* [Transcribed page contents]
((

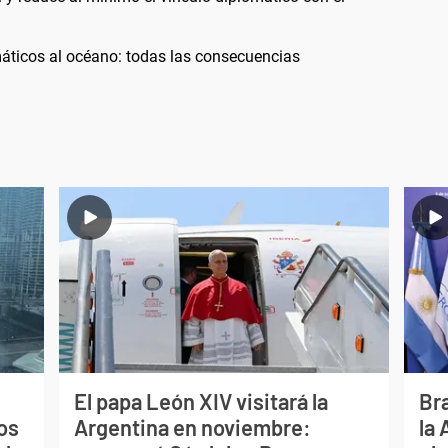
áticos al océano: todas las consecuencias
El papa León XIV visitará la
Bra
os
Argentina en noviembre:
la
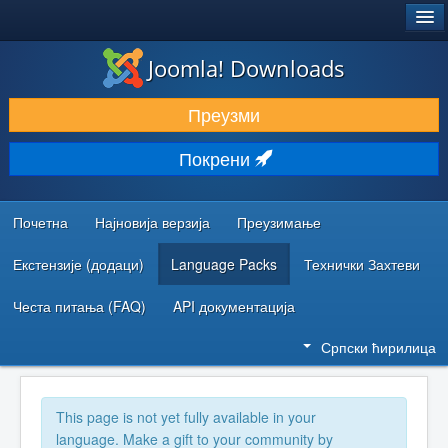
®
JOOMLA!
Joomla! Downloads
ПРЕУЗИМАЊЕ И ПРОШИРЕЊА (ЕКСТЕНЗИЈЕ)
Преузми
ОТКРИЈТЕ И НАУЧИТЕ
Покрени
ЗАЈЕДНИЦА И ПОДРШКА
РЕСУРСИ ЗА РАЗВОЈ
Почетна
Најновија верзија
Преузимање
Екстензије (додаци)
Language Packs
Технички Захтеви
Честа питања (FAQ)
API документација
Српски ћирилица
This page is not yet fully available in your
language. Make a gift to your community by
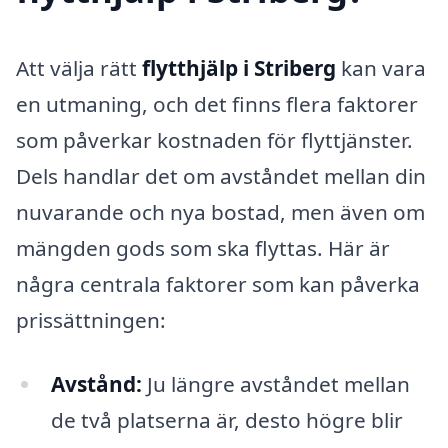
Att välja rätt
flytthjälp i Striberg
kan vara
en utmaning, och det finns flera faktorer
som påverkar kostnaden för flyttjänster.
Dels handlar det om avståndet mellan din
nuvarande och nya bostad, men även om
mängden gods som ska flyttas. Här är
några centrala faktorer som kan påverka
prissättningen:
Avstånd:
Ju längre avståndet mellan
de två platserna är, desto högre blir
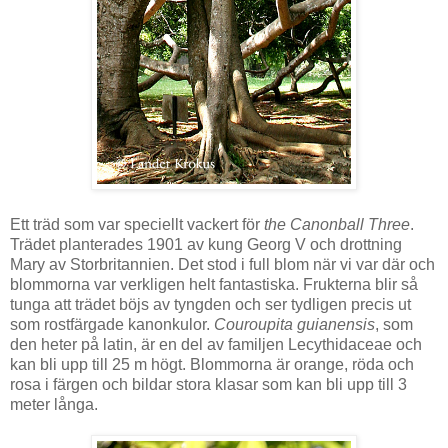
Ett
träd
som var speciellt vackert för
the Canonball Three
.
Trädet planterades 1901
av kung
Georg V och
drottning
Mary
av
Storbritannien. Det stod i full blom när vi var där och
blommorna var verkligen helt fantastiska.
Frukterna blir så
tunga att t
rädet
böjs av tyngden och ser tydligen precis
ut
som rostfärgade kanonkulor.
Couroupita
guianensis
,
som
den heter på latin,
är
en del
av
familjen
Lecythidaceae
och
kan bli
upp
till
25 m
högt. B
lommorna
är
orange
,
röda och
rosa
i färgen
och
bildar stora
klasar
som kan bli
upp till
3
meter långa
.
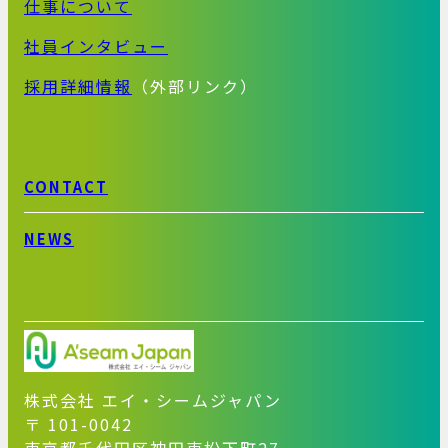
仕事について
社員インタビュー
採用詳細情報
（外部リンク）
CONTACT
NEWS
株式会社 エイ・シームジャパン
〒 101-0042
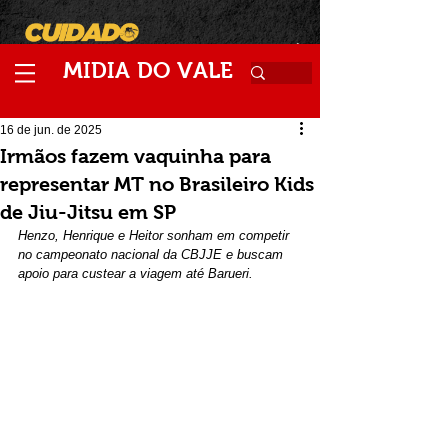
M
V
IDIA
DO
ALE
16 de jun. de 2025
Irmãos fazem vaquinha para
representar MT no Brasileiro Kids
de Jiu-Jitsu em SP
Henzo, Henrique e Heitor sonham em competir 
no campeonato nacional da CBJJE e buscam 
apoio para custear a viagem até Barueri.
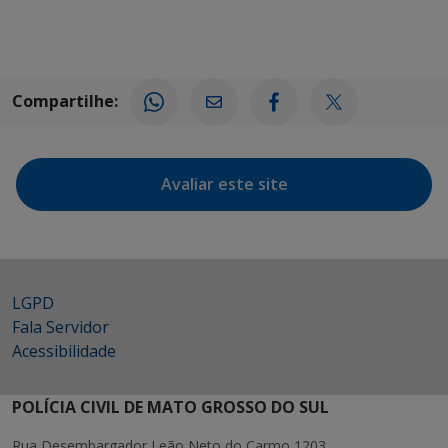
Compartilhe:
Avaliar este site
LGPD
Fala Servidor
Acessibilidade
POLÍCIA CIVIL DE MATO GROSSO DO SUL
Rua Desembargador Leão Neto do Carmo 1203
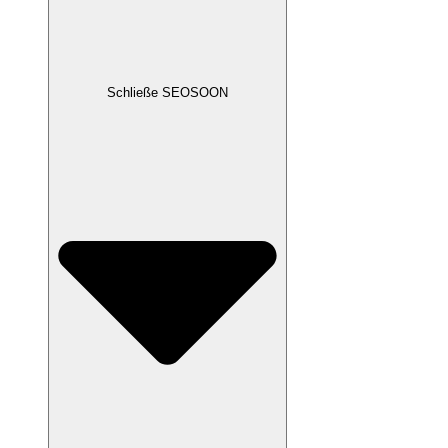
Schließe SEOSOON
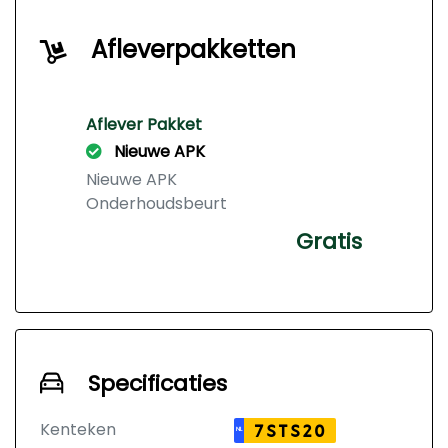
Afleverpakketten
Aflever Pakket
Nieuwe APK
Nieuwe APK
Onderhoudsbeurt
Gratis
Specificaties
Kenteken
7STS20
NL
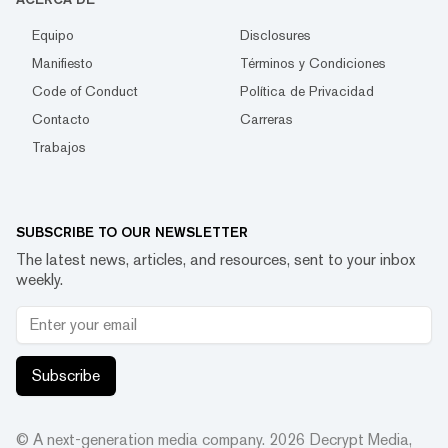
Equipo
Disclosures
Manifiesto
Términos y Condiciones
Code of Conduct
Política de Privacidad
Contacto
Carreras
Trabajos
SUBSCRIBE TO OUR NEWSLETTER
The latest news, articles, and resources, sent to your inbox
weekly.
Subscribe
© A next-generation media company.
2026
Decrypt Media,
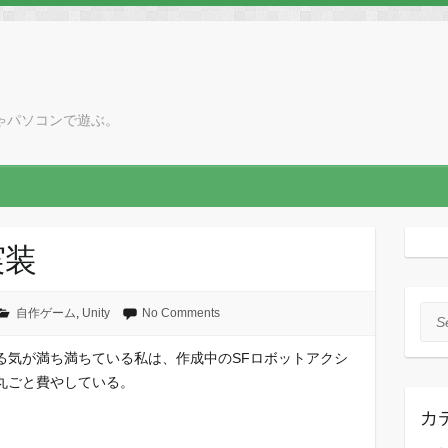
ちっちゃパソコンで遊ぶ。
実装
自作ゲーム
,
Unity
No Comments
Sea
る気が満ち満ちている私は、作成中のSFロボットアクシ
丸ごと費やしている。
カ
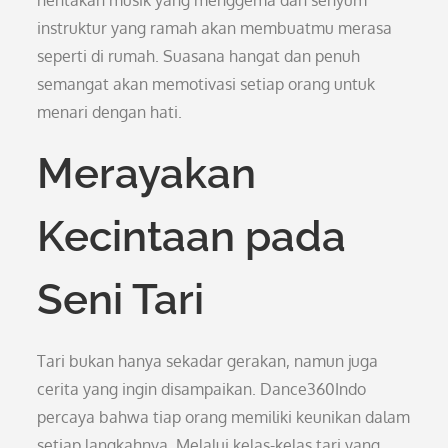
hentakan musik yang menggema dan senyum
instruktur yang ramah akan membuatmu merasa
seperti di rumah. Suasana hangat dan penuh
semangat akan memotivasi setiap orang untuk
menari dengan hati.
Merayakan
Kecintaan pada
Seni Tari
Tari bukan hanya sekadar gerakan, namun juga
cerita yang ingin disampaikan. Dance360Indo
percaya bahwa tiap orang memiliki keunikan dalam
setiap langkahnya. Melalui kelas-kelas tari yang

))

* [Task brief] With images left out, the data must be transcribed exactly.

* [Solution to this exercise]
áticos al océano: todas las consecuencias
El papa León XIV visitará la
Bra
os
Argentina en noviembre:
la
®
JOOMLA!
Joomla! Downloads
ПРЕУЗИМАЊЕ И ПРОШИРЕЊА (ЕКСТЕНЗИЈЕ)
Преузми
ОТКРИЈТЕ И НАУЧИТЕ
Покрени
ЗАЈЕДНИЦА И ПОДРШКА
РЕСУРСИ ЗА РАЗВОЈ
Почетна
Најновија верзија
Преузимање
Екстензије (додаци)
Language Packs
Технички Захтеви
Честа питања (FAQ)
API документација
Српски ћирилица
This page is not yet fully available in your
language. Make a gift to your community by
Att välja rätt
flytthjälp i Striberg
kan vara
en utmaning, och det finns flera faktorer
som påverkar kostnaden för flyttjänster.
Dels handlar det om avståndet mellan din
nuvarande och nya bostad, men även om
mängden gods som ska flyttas. Här är
några centrala faktorer som kan påverka
prissättningen:
Avstånd:
Ju längre avståndet mellan
de två platserna är, desto högre blir
Ett
träd
som var speciellt vackert för
the Canonball Three
.
Trädet planterades 1901
av kung
Georg V och
drottning
Mary
av
Storbritannien. Det stod i full blom när vi var där och
blommorna var verkligen helt fantastiska.
Frukterna blir så
tunga att t
rädet
böjs av tyngden och ser tydligen precis
ut
som rostfärgade kanonkulor.
Couroupita
guianensis
,
som
den heter på latin,
är
en del
av
familjen
Lecythidaceae
och
kan bli
upp
till
25 m
högt. B
lommorna
är
orange
,
röda och
rosa
i färgen
och
bildar stora
klasar
som kan bli
upp till
3
meter långa
.
仕事について
社員インタビュー
採用詳細情報
（外部リンク）
CONTACT
NEWS
株式会社 エイ・シームジャパン
〒 101-0042
M
V
IDIA
DO
ALE
16 de jun. de 2025
Irmãos fazem vaquinha para
representar MT no Brasileiro Kids
de Jiu-Jitsu em SP
Henzo, Henrique e Heitor sonham em competir 
no campeonato nacional da CBJJE e buscam 
apoio para custear a viagem até Barueri.
Compartilhe:
Avaliar este site
LGPD
Fala Servidor
Acessibilidade
POLÍCIA CIVIL DE MATO GROSSO DO SUL
Rua Desembargador Leão Neto do Carmo 1203
Schließe SEOSOON
Afleverpakketten
Aflever Pakket
Nieuwe APK
Nieuwe APK
Onderhoudsbeurt
Gratis
Specificaties
Kenteken
7STS20
NL
Equipo
Disclosures
Manifiesto
Términos y Condiciones
Code of Conduct
Política de Privacidad
Contacto
Carreras
Trabajos
SUBSCRIBE TO OUR NEWSLETTER
The latest news, articles, and resources, sent to your inbox
weekly.
Subscribe
© A next-generation media company.
2026
Decrypt Media,
ちっちゃパソコンで遊ぶ。
実装
自作ゲーム
,
Unity
No Comments
Sea
る気が満ち満ちている私は、作成中のSFロボットアクシ
丸ごと費やしている。
カ
hentakan musik yang menggema dan senyum
instruktur yang ramah akan membuatmu merasa
seperti di rumah. Suasana hangat dan penuh
semangat akan memotivasi setiap orang untuk
menari dengan hati.
Merayakan
Kecintaan pada
Seni Tari
Tari bukan hanya sekadar gerakan, namun juga
cerita yang ingin disampaikan. Dance360Indo
percaya bahwa tiap orang memiliki keunikan dalam
setiap langkahnya. Melalui kelas-kelas tari yang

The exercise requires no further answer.